Mikhail Ivanov stepped between the men. He used his arms to push Balagula back a step. “The car is ready,” he said. “We must go.”
Balagula kept his gaze locked on Corso as the bailiffs stepped into the gap between the two men. “We’ll meet again, Mr. Corso. I’m sure of it.”
“In hell,” Corso said, as Ivanov steered his boss through the hinged gate and toward the doors. No one moved until the door closed behind the pair.
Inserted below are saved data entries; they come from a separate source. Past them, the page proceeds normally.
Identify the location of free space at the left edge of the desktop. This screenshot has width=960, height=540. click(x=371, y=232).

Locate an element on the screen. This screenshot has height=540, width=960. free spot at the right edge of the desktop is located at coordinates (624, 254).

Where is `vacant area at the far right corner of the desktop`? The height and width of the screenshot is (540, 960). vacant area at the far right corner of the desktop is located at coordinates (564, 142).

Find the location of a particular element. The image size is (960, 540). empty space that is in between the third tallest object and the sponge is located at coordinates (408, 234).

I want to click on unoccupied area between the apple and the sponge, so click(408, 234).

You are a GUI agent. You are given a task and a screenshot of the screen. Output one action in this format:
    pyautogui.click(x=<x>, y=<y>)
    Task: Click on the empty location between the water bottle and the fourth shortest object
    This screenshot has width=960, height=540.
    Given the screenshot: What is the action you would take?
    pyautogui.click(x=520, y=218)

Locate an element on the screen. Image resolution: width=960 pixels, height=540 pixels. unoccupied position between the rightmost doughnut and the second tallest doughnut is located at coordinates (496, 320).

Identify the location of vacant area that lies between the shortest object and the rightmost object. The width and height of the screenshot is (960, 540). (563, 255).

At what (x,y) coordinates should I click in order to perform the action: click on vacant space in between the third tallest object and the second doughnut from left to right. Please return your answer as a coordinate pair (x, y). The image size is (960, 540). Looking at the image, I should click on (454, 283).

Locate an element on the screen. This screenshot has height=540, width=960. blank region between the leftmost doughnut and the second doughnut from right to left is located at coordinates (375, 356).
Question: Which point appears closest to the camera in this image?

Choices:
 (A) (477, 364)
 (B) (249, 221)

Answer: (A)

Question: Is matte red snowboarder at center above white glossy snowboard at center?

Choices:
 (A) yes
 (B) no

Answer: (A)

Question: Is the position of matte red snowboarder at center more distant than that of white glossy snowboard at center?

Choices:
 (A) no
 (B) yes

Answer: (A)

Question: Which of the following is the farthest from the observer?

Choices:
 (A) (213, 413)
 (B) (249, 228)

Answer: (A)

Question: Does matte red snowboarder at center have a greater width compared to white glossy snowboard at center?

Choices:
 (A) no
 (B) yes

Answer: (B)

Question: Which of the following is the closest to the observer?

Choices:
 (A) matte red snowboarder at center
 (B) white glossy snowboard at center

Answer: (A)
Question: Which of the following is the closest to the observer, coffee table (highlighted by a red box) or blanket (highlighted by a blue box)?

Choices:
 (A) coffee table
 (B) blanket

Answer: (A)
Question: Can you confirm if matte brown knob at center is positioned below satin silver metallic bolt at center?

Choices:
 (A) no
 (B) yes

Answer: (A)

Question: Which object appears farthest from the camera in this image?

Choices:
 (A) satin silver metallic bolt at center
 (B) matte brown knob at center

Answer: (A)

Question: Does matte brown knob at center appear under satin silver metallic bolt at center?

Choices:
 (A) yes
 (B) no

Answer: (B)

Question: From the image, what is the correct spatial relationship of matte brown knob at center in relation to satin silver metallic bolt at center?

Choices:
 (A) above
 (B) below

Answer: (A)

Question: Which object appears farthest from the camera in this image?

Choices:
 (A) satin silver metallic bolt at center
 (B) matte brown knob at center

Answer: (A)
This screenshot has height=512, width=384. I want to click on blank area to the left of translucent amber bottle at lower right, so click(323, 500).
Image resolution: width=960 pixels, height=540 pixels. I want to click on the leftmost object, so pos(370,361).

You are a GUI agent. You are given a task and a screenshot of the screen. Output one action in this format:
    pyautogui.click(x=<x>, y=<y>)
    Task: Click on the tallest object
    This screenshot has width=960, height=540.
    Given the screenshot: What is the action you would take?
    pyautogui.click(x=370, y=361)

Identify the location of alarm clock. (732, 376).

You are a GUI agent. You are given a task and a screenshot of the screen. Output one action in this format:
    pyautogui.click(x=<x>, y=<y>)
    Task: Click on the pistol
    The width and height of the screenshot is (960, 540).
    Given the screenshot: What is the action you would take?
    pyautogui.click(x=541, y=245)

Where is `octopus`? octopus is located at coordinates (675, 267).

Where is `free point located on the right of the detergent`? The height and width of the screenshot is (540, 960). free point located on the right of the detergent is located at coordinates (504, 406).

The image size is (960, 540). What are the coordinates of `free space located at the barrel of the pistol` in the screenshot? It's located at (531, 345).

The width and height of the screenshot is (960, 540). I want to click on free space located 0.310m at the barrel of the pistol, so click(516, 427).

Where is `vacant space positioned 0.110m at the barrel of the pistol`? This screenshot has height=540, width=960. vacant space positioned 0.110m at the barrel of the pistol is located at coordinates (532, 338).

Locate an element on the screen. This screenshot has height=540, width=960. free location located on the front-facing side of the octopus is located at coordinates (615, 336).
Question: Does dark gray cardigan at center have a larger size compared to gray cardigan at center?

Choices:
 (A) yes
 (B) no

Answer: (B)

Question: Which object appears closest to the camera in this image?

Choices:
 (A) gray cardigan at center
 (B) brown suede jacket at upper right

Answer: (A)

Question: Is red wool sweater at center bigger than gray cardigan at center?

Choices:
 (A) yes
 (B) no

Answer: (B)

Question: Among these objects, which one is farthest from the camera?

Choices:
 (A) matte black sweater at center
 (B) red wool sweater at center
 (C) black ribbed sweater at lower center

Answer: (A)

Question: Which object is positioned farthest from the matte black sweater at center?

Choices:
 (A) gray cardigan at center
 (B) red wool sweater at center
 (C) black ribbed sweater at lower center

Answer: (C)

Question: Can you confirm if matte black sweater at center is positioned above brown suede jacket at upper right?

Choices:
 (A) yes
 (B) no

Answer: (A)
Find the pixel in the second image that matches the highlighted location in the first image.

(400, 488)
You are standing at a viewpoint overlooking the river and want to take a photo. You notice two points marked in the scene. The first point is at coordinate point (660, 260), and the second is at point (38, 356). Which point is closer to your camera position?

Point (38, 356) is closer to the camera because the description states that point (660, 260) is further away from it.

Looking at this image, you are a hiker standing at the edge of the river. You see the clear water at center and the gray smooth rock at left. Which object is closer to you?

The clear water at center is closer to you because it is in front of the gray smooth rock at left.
A massive sigh from Renee Rogers pulled Corso’s attention from the door. “You do have a way with people,” she said, as she snapped her briefcase shut. Against the far wall, Ray Butler leaned, chatting into the phone, oblivious to the confrontation. “After twenty-odd years of marriage and three kids, Ray and his wife Junie just bought their first house. In Bethesda. They’re like teenagers all over again.”
“Must be nice,” Corso said without meaning it.
She inclined her head toward the pair of bailiffs. “These gentlemen have kindly agreed to escort me out through the parking garage. I’m told we can avoid the media that way. Would you care to join me?”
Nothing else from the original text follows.